The laplacian host function is responsible for launching the device kernel, laplacian_kernel1, with a thread block size of BLK_X = 256, BLK_Y = 1, BLK_Z = 1. The current thread block size where BLK_X * BLK_Y * BLK_Z = 256 is a recommended default choice because it maps well to hardware work scheduler, but other choices may perform better. In general, choosing this parameter for performance may be highly dependent on the problem size, kernel implementation, and hardware characteristics of the device. We will discuss this topic in more detail in a future post. Although this kernel implementation supports a 3D block size, the GPU has no concept of 2D and 3D. The possibility of defining 3D groups is provided as a convenience function to the programmer.

The HIP implementation is applicable to any problem size that fits in the GPU memory. For problem sizes that cannot be evenly divided by the thread block size, we introduce additional groups that work on the remainder. These additional thread blocks can have low thread utilization if the remainder is small, i.e., many of the threads map to a region outside the computational domain where there is no work to do. This low thread utilization can negatively impact performance. For the purposes of this blog post we will focus on problem sizes that are evenly divisible by the thread block size. The number of blocks to schedule is determined by the ceiling operation (nx - 1) / block.x + 1, .... As previously explained, it rounds up the number of groups to guarantee that the entire computational domain is covered.
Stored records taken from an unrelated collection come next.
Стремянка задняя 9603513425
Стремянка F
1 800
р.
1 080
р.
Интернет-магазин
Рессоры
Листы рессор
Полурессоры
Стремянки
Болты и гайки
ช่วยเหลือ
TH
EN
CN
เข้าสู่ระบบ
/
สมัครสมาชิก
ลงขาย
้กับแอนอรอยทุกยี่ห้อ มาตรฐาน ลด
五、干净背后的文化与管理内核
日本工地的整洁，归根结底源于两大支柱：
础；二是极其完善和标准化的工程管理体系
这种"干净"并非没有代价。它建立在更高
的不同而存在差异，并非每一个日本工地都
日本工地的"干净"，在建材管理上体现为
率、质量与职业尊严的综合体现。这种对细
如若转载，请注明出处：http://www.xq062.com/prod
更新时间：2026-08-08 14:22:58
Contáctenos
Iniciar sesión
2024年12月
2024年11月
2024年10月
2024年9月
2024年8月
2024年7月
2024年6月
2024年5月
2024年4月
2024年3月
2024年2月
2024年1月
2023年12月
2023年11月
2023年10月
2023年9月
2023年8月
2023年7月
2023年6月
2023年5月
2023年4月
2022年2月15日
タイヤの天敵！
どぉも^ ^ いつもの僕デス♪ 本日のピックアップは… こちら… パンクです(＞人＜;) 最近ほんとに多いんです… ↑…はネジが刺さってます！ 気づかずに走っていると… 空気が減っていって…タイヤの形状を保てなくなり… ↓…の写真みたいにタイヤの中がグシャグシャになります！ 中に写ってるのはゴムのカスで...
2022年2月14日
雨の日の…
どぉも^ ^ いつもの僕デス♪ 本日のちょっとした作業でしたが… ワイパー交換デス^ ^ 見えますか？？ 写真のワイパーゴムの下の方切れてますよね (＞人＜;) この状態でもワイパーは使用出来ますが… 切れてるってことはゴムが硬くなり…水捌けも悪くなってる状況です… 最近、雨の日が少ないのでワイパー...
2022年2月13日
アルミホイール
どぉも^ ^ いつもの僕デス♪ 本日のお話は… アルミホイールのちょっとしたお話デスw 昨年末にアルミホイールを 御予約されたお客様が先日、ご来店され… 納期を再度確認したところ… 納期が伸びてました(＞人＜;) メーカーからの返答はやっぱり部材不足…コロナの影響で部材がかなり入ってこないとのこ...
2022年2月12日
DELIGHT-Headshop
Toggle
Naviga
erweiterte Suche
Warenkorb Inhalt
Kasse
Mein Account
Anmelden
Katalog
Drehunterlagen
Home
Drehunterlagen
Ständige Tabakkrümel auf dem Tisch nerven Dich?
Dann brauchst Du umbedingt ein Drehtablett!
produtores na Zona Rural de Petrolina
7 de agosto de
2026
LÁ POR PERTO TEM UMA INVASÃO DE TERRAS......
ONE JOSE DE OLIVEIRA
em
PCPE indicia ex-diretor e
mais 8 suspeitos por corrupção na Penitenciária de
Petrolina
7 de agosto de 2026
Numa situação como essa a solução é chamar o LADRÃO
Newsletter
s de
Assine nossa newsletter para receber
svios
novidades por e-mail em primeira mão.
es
Note the exit condition in the kernel. We return (exit) when a thread is on or outside a boundary because we are computing the finite difference of interior points only. How the kernel exit strategy works in practice is that since a wavefront executes instructions in lockstep, any thread that is on our outside the boundary will be masked off for the remainder kernel. The threads that are masked off will be idle during the execution of an instruction. Let us return to the performance issue with block sizes that do not evenly divide the problem size. If we pick, say nx=258, we would get two thread blocks in the x-direction, but only one of the threads in the second thread block would have work to do.

The main computation,

Copied!

    // Compute the result of the stencil operation
    f[pos] = u[pos] * invhxyz2
           + (u[pos - 1]     + u[pos + 1]) * invhx2
           + (u[pos - nx]    + u[pos + nx]) * invhy2
           + (u[pos - slice] + u[pos + slice]) * invhz2;

accesses the array u multiple times. For each access, the compiler will generate a global load instruction that will access data from global memory unless this data is already present in cache. As we will see, these global load instructions can have significant performance implications.
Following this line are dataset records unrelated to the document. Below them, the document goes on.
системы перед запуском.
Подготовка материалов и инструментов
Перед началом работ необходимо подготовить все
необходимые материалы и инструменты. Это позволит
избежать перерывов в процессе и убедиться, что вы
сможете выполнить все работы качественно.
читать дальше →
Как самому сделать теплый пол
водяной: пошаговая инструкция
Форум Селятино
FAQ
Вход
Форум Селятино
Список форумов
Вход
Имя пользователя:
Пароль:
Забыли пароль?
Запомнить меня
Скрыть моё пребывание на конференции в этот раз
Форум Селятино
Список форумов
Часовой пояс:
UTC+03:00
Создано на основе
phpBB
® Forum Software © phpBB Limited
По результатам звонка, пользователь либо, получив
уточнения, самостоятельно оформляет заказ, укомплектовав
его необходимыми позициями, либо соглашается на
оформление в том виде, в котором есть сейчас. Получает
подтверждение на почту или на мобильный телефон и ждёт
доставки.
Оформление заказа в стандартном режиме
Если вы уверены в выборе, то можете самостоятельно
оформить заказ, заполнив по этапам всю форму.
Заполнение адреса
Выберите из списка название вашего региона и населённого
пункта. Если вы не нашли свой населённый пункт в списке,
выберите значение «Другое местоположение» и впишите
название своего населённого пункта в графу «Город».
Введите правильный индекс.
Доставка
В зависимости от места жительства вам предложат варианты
Compute bound vs memory bound 

In order to analyze the performance of our HIP kernel, it is helpful to understand if it is compute or memory bound. Kernels that are compute bound are limited by the throughput of compute units, whereas memory bound kernels are limited by memory bandwidth or memory access latency. To classify our kernel, we investigate its Arithmetic Intensity (AI) with this formula:

\mathrm{AI} = \frac{\mathrm{FLOPs}}{\mathrm{BYTES}}

where \mathrm{FLOPs} refers to the total number of floating-point operations, and \mathrm{BYTES} denotes the main memory traffic. An algorithm is said to be memory bound if \mathrm{AI}\le PF/BW where PF denotes the peak flop rate and BW denotes the peak memory bandwidth. Conversely, an algorithm is said to be compute bound if \mathrm{AI}\ge PF/BW. Note that we are ignoring integer arithmetic and focusing solely on floating-point arithmetic. This analysis of floating-point arithmetic and memory traffic is commonly used for creating a roofline model. For readers interested in learning more about the roofline model, we defer to this wikipedia link and its accompanying references.
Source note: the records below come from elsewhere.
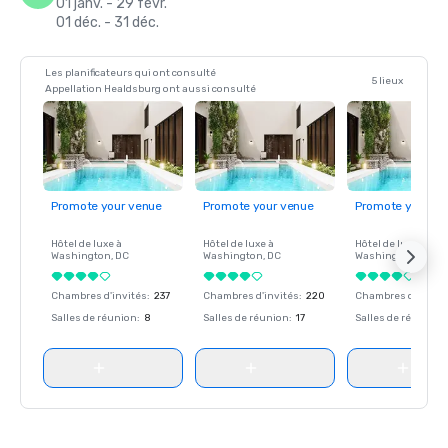
01 janv. - 29 févr.
01 déc. - 31 déc.
Les planificateurs qui ont consulté
5 lieux
Appellation Healdsburg ont aussi consulté
Promote your venue
Promote your venue
Promote your ve
Hôtel de luxe à
Hôtel de luxe à
Hôtel de luxe à
Washington
, DC
Washington
, DC
Washington
, DC
Chambres d'invités
:
237
Chambres d'invités
:
220
Chambres d'invité
Salles de réunion
:
8
Salles de réunion
:
17
Salles de réunion
:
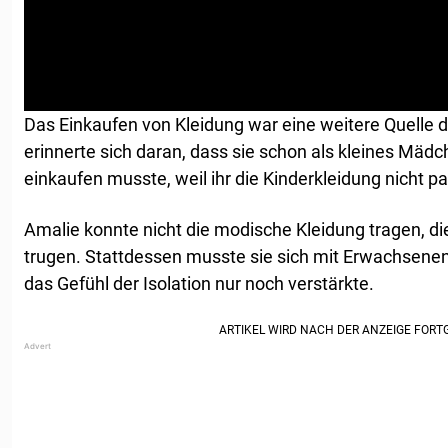
Das Einkaufen von Kleidung war eine weitere Quelle
erinnerte sich daran, dass sie schon als kleines Mäd
einkaufen musste, weil ihr die Kinderkleidung nicht pa
Amalie konnte nicht die modische Kleidung tragen, die
trugen. Stattdessen musste sie sich mit Erwachsene
das Gefühl der Isolation nur noch verstärkte.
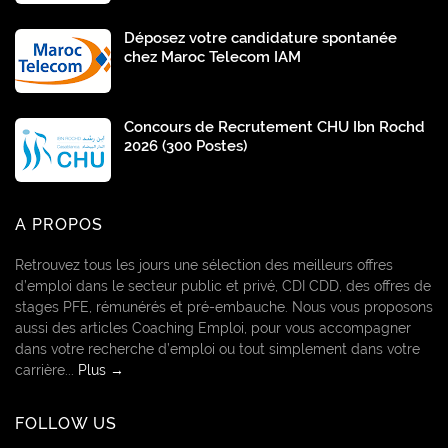
Déposez votre candidature spontanée
chez Maroc Telecom IAM
Concours de Recrutement CHU Ibn Rochd
2026 (300 Postes)
A PROPOS
Retrouvez tous les jours une sélection des meilleurs offres
d’emploi dans le secteur public et privé, CDI CDD, des offres de
stages PFE, rémunérés et pré-embauche. Nous vous proposons
aussi des articles Coaching Emploi, pour vous accompagner
dans votre recherche d’emploi ou tout simplement dans votre
carrière...
Plus →
FOLLOW US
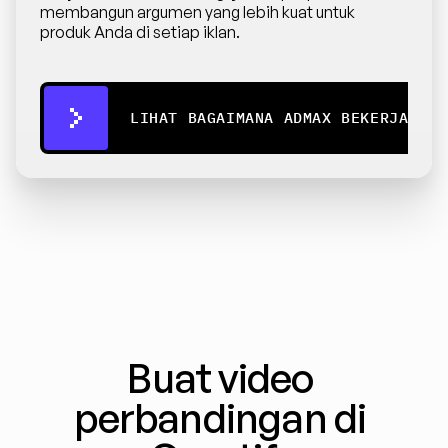
membangun argumen yang lebih kuat untuk 
produk Anda di setiap iklan.
LIHAT BAGAIMANA ADMAX BEKERJA
Buat video 
perbandingan di 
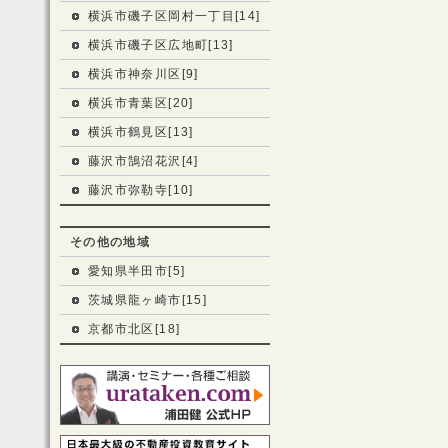
横浜市磯子区岡村一丁目[14]
横浜市磯子区広地町[13]
横浜市神奈川区[9]
横浜市青葉区[20]
横浜市鶴見区[13]
藤沢市鵠沼花沢[4]
藤沢市弥勒寺[10]
その他の地域
愛知県半田市[5]
茨城県龍ヶ崎市[15]
京都市北区[18]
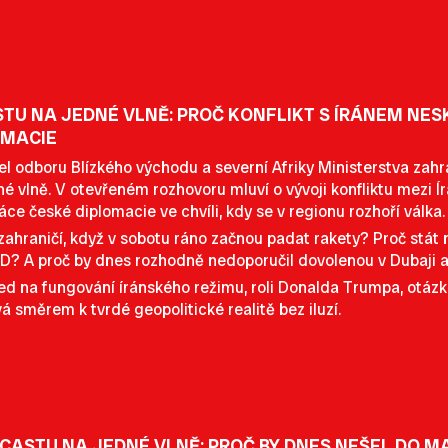
TU NA JEDNÉ VLNĚ: PROČ KONFLIKT S ÍRÁNEM NES
OMACIE
el odboru Blízkého východu a severní Afriky Ministerstva zahr
é vlně. V otevřeném rozhovoru mluví o vývoji konfliktu mezi 
áce české diplomacie ve chvíli, kdy se v regionu rozhoří válka.
zahraničí, když v sobotu ráno začnou padat rakety? Proč stát 
? A proč by dnes rozhodně nedoporučil dovolenou v Dubaji an
hled na fungování íránského režimu, roli Donalda Trumpa, otázk
 směrem k tvrdé geopolitické realitě bez iluzí.
CASTU NA JEDNÉ VLNĚ: PROČ BY DNES NEŠEL DO M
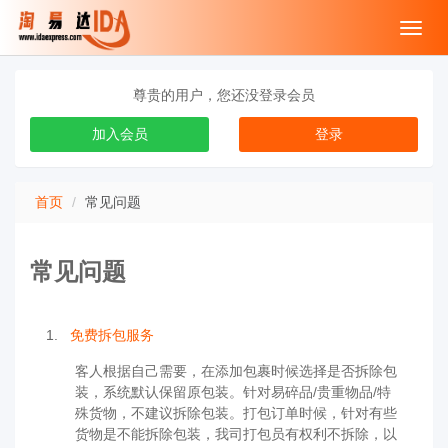
Toggl
navig
尊贵的用户，您还没登录会员
加入会员
登录
首页
常见问题
常见问题
1.
免费拆包服务
客人根据自己需要，在添加包裹时候选择是否拆除包
装，系统默认保留原包装。针对易碎品/贵重物品/特
殊货物，不建议拆除包装。打包订单时候，针对有些
货物是不能拆除包装，我司打包员有权利不拆除，以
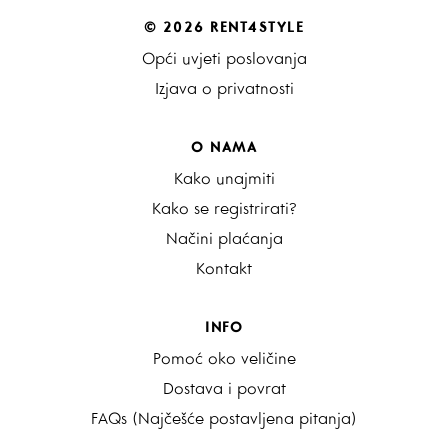
© 2026 RENT4STYLE
Opći uvjeti poslovanja
Izjava o privatnosti
O NAMA
Kako unajmiti
Kako se registrirati?
Načini plaćanja
Kontakt
INFO
Pomoć oko veličine
Dostava i povrat
FAQs (Najčešće postavljena pitanja)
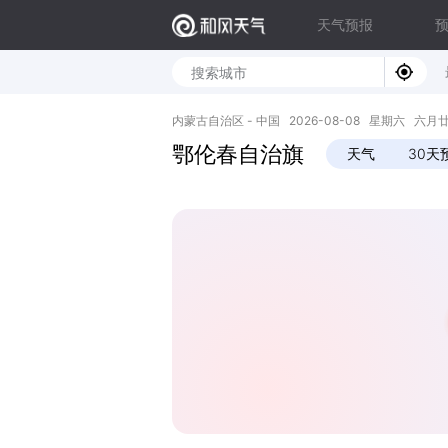
天气预报
内蒙古自治区 - 中国 2026-08-08 星期六 六月廿六 
鄂伦春自治旗
天气
30天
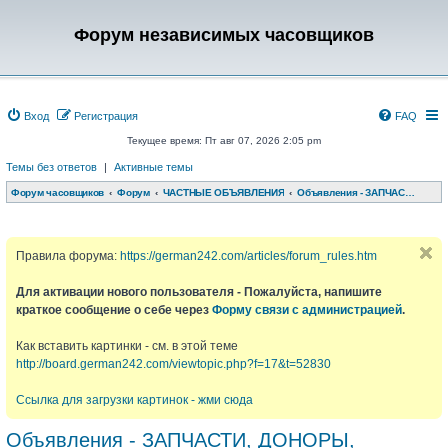
Форум независимых часовщиков
Вход
Регистрация
FAQ
Текущее время: Пт авг 07, 2026 2:05 pm
Темы без ответов
|
Активные темы
Форум часовщиков
Форум
ЧАСТНЫЕ ОБЪЯВЛЕНИЯ
Объявления - ЗАПЧАСТИ, ДОНОРЫ, РЕМЕШКИ, КОРОБКИ и т.д.
Правила форума:
https://german242.com/articles/forum_rules.htm
Для активации нового пользователя - Пожалуйста, напишите
краткое сообщение о себе через
Форму связи с администрацией
.
Как вставить картинки - см. в этой теме
http://board.german242.com/viewtopic.php?f=17&t=52830
Ссылка для загрузки картинок - жми сюда
Объявления - ЗАПЧАСТИ, ДОНОРЫ,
In the laplacian_kernel above, each thread performs 10 floating point operations across 7 d_u elements and stores the computation into a single d_f element. However, we will assume ideal conditions with an infinite cache meaning each thread fetches one d_u element, and this element is reused by other threads for the stencil computations. The \mathrm{FLOPs} and \mathrm{BYTES} per thread equals 10 and 2 * sizeof(double) = 16, respectively, so our AI is 0.63. Stencil codes like this generally have small \mathrm{FLOPs} to \mathrm{BYTES} ratios, and it will be even smaller when we lift the infinite cache assumption.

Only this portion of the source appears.